Dáil debates

Thursday, 17 April 2014

White Paper on Universal Health Insurance: Statements (Resumed)

 

2:50 pm

Photo of Peter MathewsPeter Mathews (Dublin South, Independent) | Oireachtas source

These things are important.

I would be wary of the insurance industry having that purchasing power over the medical services. They are vocational medical services. Insurers are not the people who should do that. It is difficult to arrange but, generally, people are prepared to pay directly for the people who provide their health services. If the Government wishes to introduce the concept of universality, we already have universal taxation. People understand that. The rules are the same for everybody, or at least they should be. However, we now discover that corporations appear to have a preferential universe - to remove the "al" from the word universal - whereby they can hover over nations like hovercraft and not be connected for the purpose of contributing fiscally to the countries over which they hover.

That is not right either.

The idea should be to get to a system whereby we have looked at the thing and understood it in its physical, concrete realities. The best people are always those in the front line. It is like sports. If we want to build an Olympic pool, we should not ask engineers, quantity surveyors, accountants and so on who will number crunch. They have not swum competitively. We should ask somebody who has travelled around the world to compete at international events, be they European or world championships or the Olympics. They will tell us what is needed in order to provide the stage for what we intend to do, and then we can refer back to the people who can cost it. That is what should be done here.

The concepts are framed in a way that there is a lurch to go there, rather than asking where we are at the moment, what are the demographics, what are the age cohorts and other profiles. Ireland has its own profiling. We have more red-headed people per capita than anywhere else in the world. That is a reality. We have a disposition to multiple sclerosis that is higher than other parts of the world. We have a disposition towards lots of things. The Government should get a feel for those by people who are in the front line and then it can work out physically that so many hours of attendance will be needed to be devoted to that over the years. Only then can it be given to the accountants and the guys with the ritzy headed notepaper. They will be able to send the fee notes, as we found out from the guys who set up NAMA. The professional firms invoiced at will once they got in there. Some of the advices and the measurements they gave us were absolutely pathetic, such as the estimates for loan losses in the portfolios that travelled to NAMA. Just because there is a ring about the name and the notepaper is five star vellum does not make it intelligent. We can get silly people giving orders to inexperienced people to crunch numbers, and they produce a glossy spiral bound and everybody thinks it is great, but it is not. People with back of the envelope calculations were able to say that the NAMA loan loss estimates were absolutely nuts. People with experience in the front line of doing restructuring and recoveries of loan portfolios were able to get it right to within 5% on a figure of €100 billion.

This is very important. No face is lost ever in doing the right thing. When the correct concrete measurement and physical analysis is done, the Minister may feel that this is not the way to go. Deputy Higgins pointed out that Allyson Pollock, who has a lot of experience, has examined the UK situation, where they are trying to unravel and pick at the National Health Service, which was being divided into hospital trusts and insurance-led stuff and so on. It begins to loosen the nuts and bolts at the joints and that is not a good idea. We will need trained vocational, dedicated, motivated men and women as doctors, nurses and auxiliaries. At the moment we have not got it as they are getting out of here. I have nieces and nephews who are qualified in medicine and some of them are at consultancy level, and it is a bad place atmospherically in many hospitals. We must be aware of that reality as well at the GP surgeries. We cannot have a GP, who is already under pressure on an income front and on a time basis, having a whole heap of family coming in. If elderly people have medical cards, they do not bring a bundle of others. They are on their own and they get one consultation. It may be awkward and it may be a geriatric complication, but if a young mother comes in with a child under six she may have three other children in tow, and we must remember that she may need more than general practice consultation and a lead in to gynaecological consultation.

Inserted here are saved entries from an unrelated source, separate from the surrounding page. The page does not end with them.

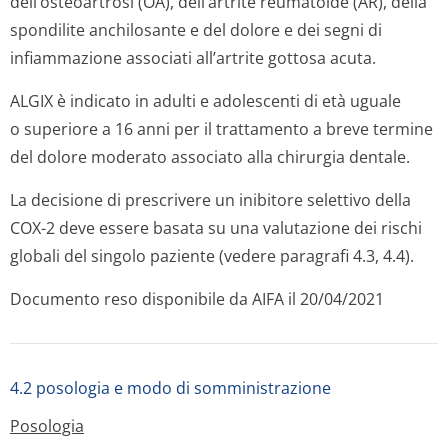
dell’osteoartrosi (OA), dell’artrite reumatoide (AR), della
spondilite anchilosante e del dolore e dei segni di
infiammazione associati all’artrite gottosa acuta.
ALGIX è indicato in adulti e adolescenti di età uguale
o superiore a 16 anni per il trattamento a breve termine
del dolore moderato associato alla chirurgia dentale.
La decisione di prescrivere un inibitore selettivo della
COX-2 deve essere basata su una valutazione dei rischi
globali del singolo paziente (vedere paragrafi 4.3, 4.4).
Documento reso disponibile da AIFA il 20/04/2021
4.2 posologia e modo di somministrazione
Posologia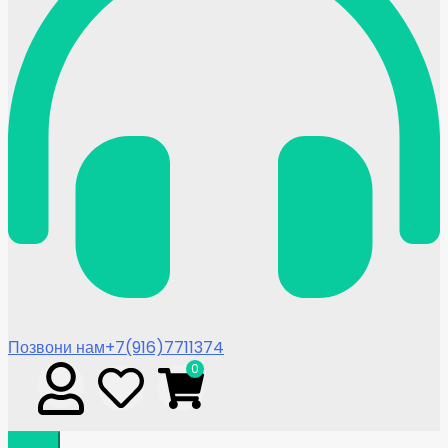
Позвони нам
+7(916)7711374
0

I am just saying that we need to pull in the reins, do a check and make sure that there are not just egos at large here, saying that we said we would do universal health insurance, but that is not what it is. It is the delivery of a health service that has been properly assessed, properly forecast for the next five, ten and 15 years in terms of headcounts and realities, the equipment needed to do that and the spaces to deliver it. Then we should do the costing. If the physics are right, the financials follow. Money follows the patient.